In the Interval of the Wave
Prince Edward Island Women’s Nineteenth- and Early Twentieth-Century Life Writing
Capturing the hidden histories of Prince Edward Island women in their handwritten pages.
Taking its title from a poem by Prince Edward Island poet Anne Compton, In the Interval of the Wave is a close study of diaries written by Prince Edward Island women in the nineteenth and early twentieth centuries.
Women from both rural and urban regions of the Island recorded their lives in a genre that allowed them to play with the conventions of the language they knew. For busy farm wives, their quotidian language, syntax, and choice of topic appear simple, whereas for the urban elite like Margaret Gray Lord and Wanda Wyatt, the erudition of their diaries suggests a more leisured existence. Mary McDonald-Rissanen argues that the initial reception of the text – its physical appearance, handwriting, gaps, and flood of words – provides interesting insights for understanding the circumstances of Prince Edward Island women from times past.

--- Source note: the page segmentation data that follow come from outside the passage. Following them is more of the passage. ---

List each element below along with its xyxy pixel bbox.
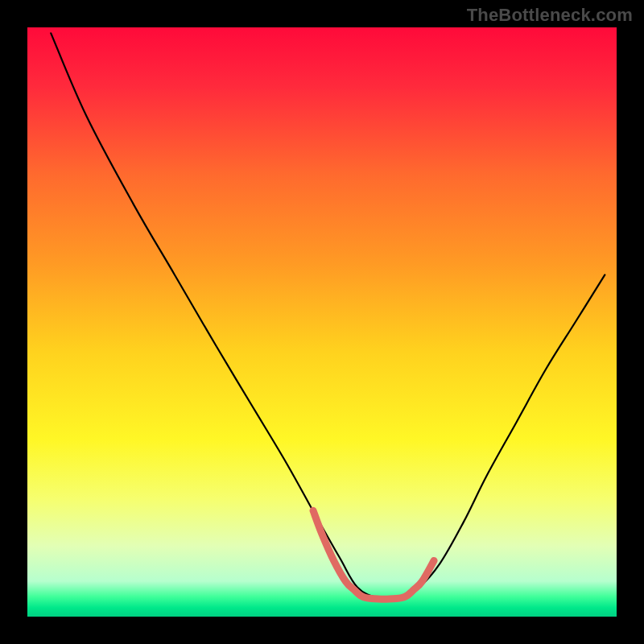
bottleneck-chart <box>0 0 644 644</box>
chart-stage: TheBottleneck.com <box>0 0 644 644</box>
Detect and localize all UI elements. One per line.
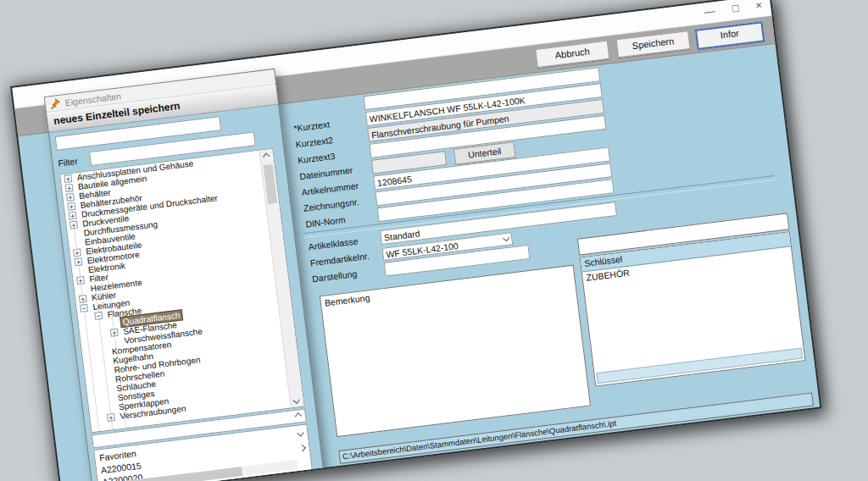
desktop-background: — □ × Abbruch Speichern Infor *Kurztext … — [0, 0, 868, 481]
tree-connector — [75, 270, 86, 272]
minimize-icon[interactable]: — — [704, 3, 716, 19]
tree-connector — [101, 361, 112, 362]
scroll-up-icon[interactable] — [263, 153, 270, 160]
expand-icon[interactable]: + — [110, 329, 119, 337]
tree-connector — [112, 341, 123, 343]
tree-connector — [106, 407, 117, 409]
category-tree-panel: +Anschlussplatten und Gehäuse+Bauteile a… — [59, 148, 305, 434]
expand-icon[interactable]: + — [73, 248, 81, 257]
collapse-icon[interactable]: − — [80, 304, 88, 312]
filter-label: Filter — [58, 155, 84, 169]
expand-icon[interactable]: + — [67, 202, 75, 211]
tree-connector — [71, 233, 82, 235]
properties-form: *Kurztext Kurztext2 Kurztext3 Dateinumme… — [287, 42, 821, 467]
expand-icon[interactable]: + — [76, 276, 85, 285]
scroll-up-icon[interactable] — [295, 412, 302, 419]
pushpin-icon — [49, 97, 61, 109]
expand-icon[interactable]: + — [79, 295, 87, 303]
expand-icon[interactable]: + — [69, 212, 77, 220]
scroll-down-icon[interactable] — [292, 396, 299, 403]
tree-connector — [104, 389, 115, 390]
schluessel-group: Schlüssel ZUBEHÖR — [580, 231, 806, 386]
main-window: — □ × Abbruch Speichern Infor *Kurztext … — [10, 0, 821, 481]
schluessel-scrollbar[interactable] — [596, 348, 803, 384]
tree-connector — [78, 289, 89, 290]
tree-connector — [99, 351, 110, 353]
tree-connector — [72, 242, 83, 244]
category-tree: +Anschlussplatten und Gehäuse+Bauteile a… — [60, 151, 292, 433]
tree-connector — [109, 323, 120, 324]
eigenschaften-dialog: Eigenschaften neues Einzelteil speichern… — [44, 69, 332, 481]
tree-connector — [102, 370, 113, 372]
field-label — [292, 103, 364, 112]
expand-icon[interactable]: + — [70, 221, 78, 229]
expand-icon[interactable]: + — [66, 193, 75, 202]
expand-icon[interactable]: + — [74, 257, 82, 266]
bemerkung-group: Bemerkung — [320, 265, 591, 438]
tree-connector — [105, 398, 116, 400]
expand-icon[interactable]: + — [65, 184, 74, 192]
maximize-icon[interactable]: □ — [732, 1, 740, 17]
tree-connector — [103, 379, 114, 381]
expand-icon[interactable]: + — [64, 174, 72, 183]
expand-icon[interactable]: + — [107, 413, 115, 422]
scrollbar-thumb[interactable] — [264, 164, 278, 204]
collapse-icon[interactable]: − — [94, 312, 103, 320]
close-icon[interactable]: × — [754, 0, 763, 14]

Intertextual readings of the diaries alongside other cultural artifacts such as paintings, histories, folk stories, and songs embellish the idiosyncratic diary discourse.
Diaries enabled women to write their voices, create a subjective identity, and redefine their place in the world. In the Interval of the Wave exposes lives lived and recorded in a special moment and place never far from the rhythm of the sea.